What does the company do?
Condor Gold PLC (LON:CNR) is a specialist gold exploration and development company run by seasoned mining professional Mark Child. Also on the boar are serial entrepreneurs Jim Mellon and Ian Stalker, who both bring a wealth of industry connections and expertise.
What does it own?
Condor’s principal asset is the La India gold project in Nicaragua, which has an existing resource totalling 2.3mln ounces of gold. Of that nearly 700,000 ounces has been modelled as open-pittable.
The company also owns the Estrella, Rio Luno and Potrerillos gold projects, also in Nicaragua.
How it is doing
The quarter to 31 March ended with £1.73mln in the bank.
During the quarter the company announced an extension to the permitting at its La India gold project in Nicaragua.
It also held public consultations in the local community as part of the environmental permitting process for the development and extraction of gold from the Mestiza and America open pits.
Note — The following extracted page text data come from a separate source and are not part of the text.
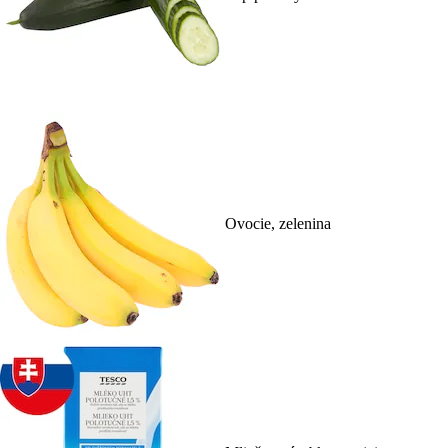
Ovocie, zelenina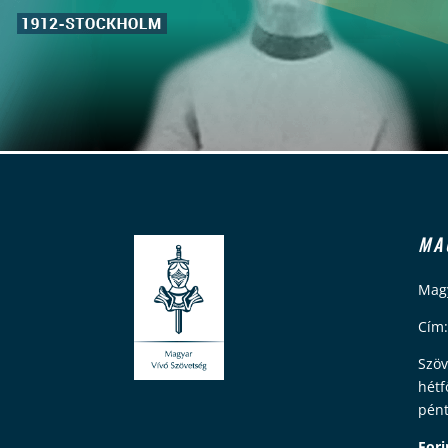
MA
Magy
Cím:
Szöv
hétf
pént
Fori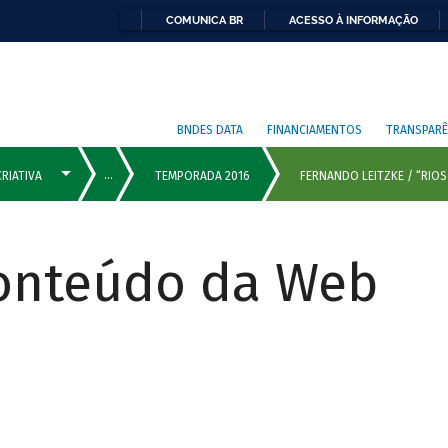
COMUNICA BR
ACESSO À INFORMAÇÃO
BNDES DATA
FINANCIAMENTOS
TRANSPARÊ
Conteúdo da Web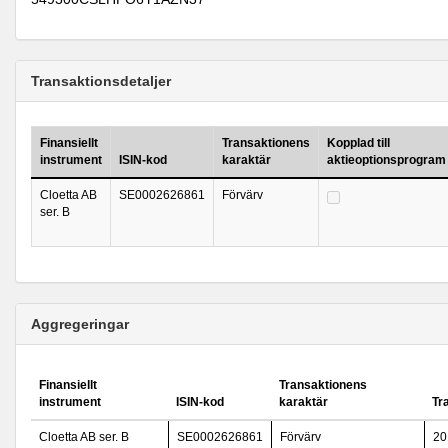
Transaktionsdetaljer
Finansiellt
Transaktionens
Kopplad till
instrument
ISIN-kod
karaktär
aktieoptionsprogram
Cloetta AB
SE0002626861
Förvärv
ser. B
Aggregeringar
Finansiellt
Transaktionens
instrument
ISIN-kod
karaktär
Tr
Cloetta AB ser. B
SE0002626861
Förvärv
20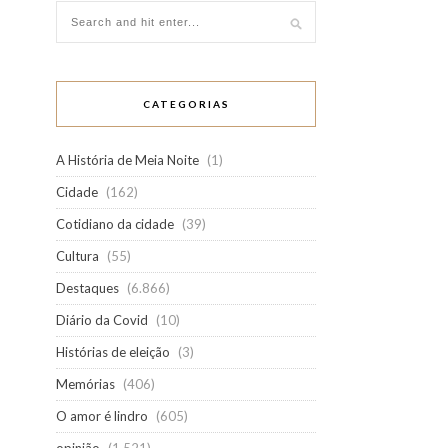
CATEGORIAS
A História de Meia Noite
(1)
Cidade
(162)
Cotidiano da cidade
(39)
Cultura
(55)
Destaques
(6.866)
Diário da Covid
(10)
Histórias de eleição
(3)
Memórias
(406)
O amor é lindro
(605)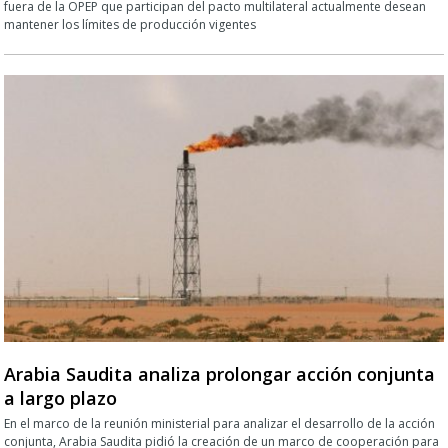
fuera de la OPEP que participan del pacto multilateral actualmente desean
mantener los límites de producción vigentes
Arabia Saudita analiza prolongar acción conjunta
a largo plazo
En el marco de la reunión ministerial para analizar el desarrollo de la acción
conjunta, Arabia Saudita pidió la creación de un marco de cooperación para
Subsequently, plans for a high-grade mini-open pit mining scenario were revealed.
Post period end, Condor was awarded an environmental permit for the Mestiza open pit and the America open pit.
What the boss says: Mark Child, chief executive
“During the first quarter 2020, Condor continued to de-risk La India Project and demonstrate a clear route to production.”
“The company has been working on the engineering and other technical studies required ahead of a construction decision and acquiring land for the mine site infrastructure.”
“A high-grade mining dilution scenario study was completed, which supports a smaller, 1,000 tonnes per day processing plant capable of producing approximately 50,000 ounces of gold per year.”
What do the brokers think?
“Condor Gold is giving careful consideration to the effective management of mine dilution on the development of La India and the associated satellite deposits,” SP Angel said in a morning note released on 4 March 2020.
“This work should inform a future production decision and we look forward to the production schedule which arises from this work. The possibility of reduced pre-production capital costs as a result of starting with a small plant or using nearby toll-milling should prove beneficial to the economics of the project.”